The Kindling of a Flame--Katja Returns


I cried like a heart-broken child, exhausted beyond all comprehension. It was not until a cool wind caressed my cheek that I looked up. Again, I knelt by the white oak, and I groaned. In the distance, the lights of the Inn gleamed once more. I blinked, disbelieving. I knelt on my hands and knees, trembling with exhaustion and confusion.

Again, Krolaun came running up, as if he could sense my presence. I stared at him, placing my hands on the shield. I momentarily let some small hope arise in me as he placed his hands over mine on the shield.
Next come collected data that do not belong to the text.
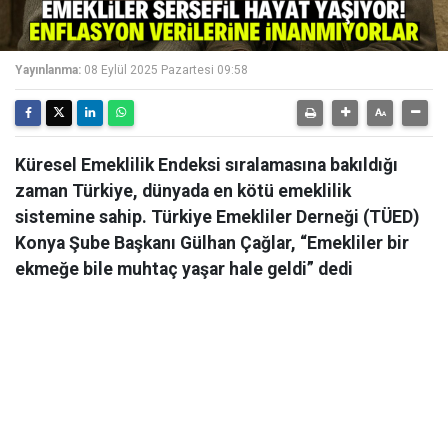
Yayınlanma:
08 Eylül 2025 Pazartesi 09:58
Küresel Emeklilik Endeksi sıralamasına bakıldığı
zaman Türkiye, dünyada en kötü emeklilik
sistemine sahip. Türkiye Emekliler Derneği (TÜED)
Konya Şube Başkanı Gülhan Çağlar, “Emekliler bir
ekmeğe bile muhtaç yaşar hale geldi” dedi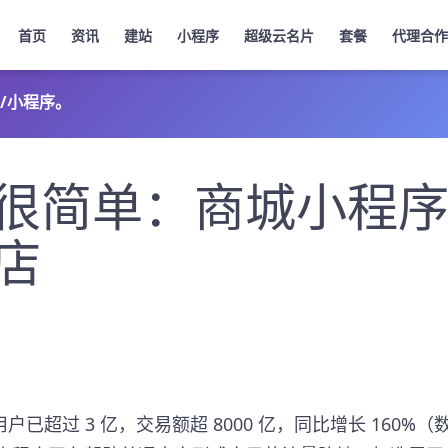
首页
资讯
建站
小程序
超级云名片
套餐
代理合作
/小程序。
很简单：商城小程
店
超过 3 亿，交易额超 8000 亿，同比增长 160%（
"Kat. . ." he murmured, his grey eyes staring right into my very heart and soul.

"Krol," I sobbed.

He continued to try and soothe me, but I could find no relief from the anguish in my heart. I could not stand this.

"This isn't real. . ." I whispered, taking my hands away and turning from him.

"Katja," Krolaun gasped, his voice full of his grief, "Kat, please look at me."

As I looked up at him, thunder rolled and lightning arced in the clouds above. The elf looked up, cursing Sekhmet, the Tyberan Goddess, but he stepped closer to the shield. It shrank, as if reacting to his anger, but he threw his arms around it heedlessly.

"Oh gods," I whimpered miserably, "Leave me be."

A star-white lash of lightning streaked down from the sky, striking the orb. Krolaun cried out, hugging close to the shield. He was, again, blasted away, but unlike the last time, he did not vanish. He recovered and was at my side all in the space of a breath.

I lay in a heap on the ground, unable to even summon the strength to rise. He took me in his arms, silencing me when I tried to speak.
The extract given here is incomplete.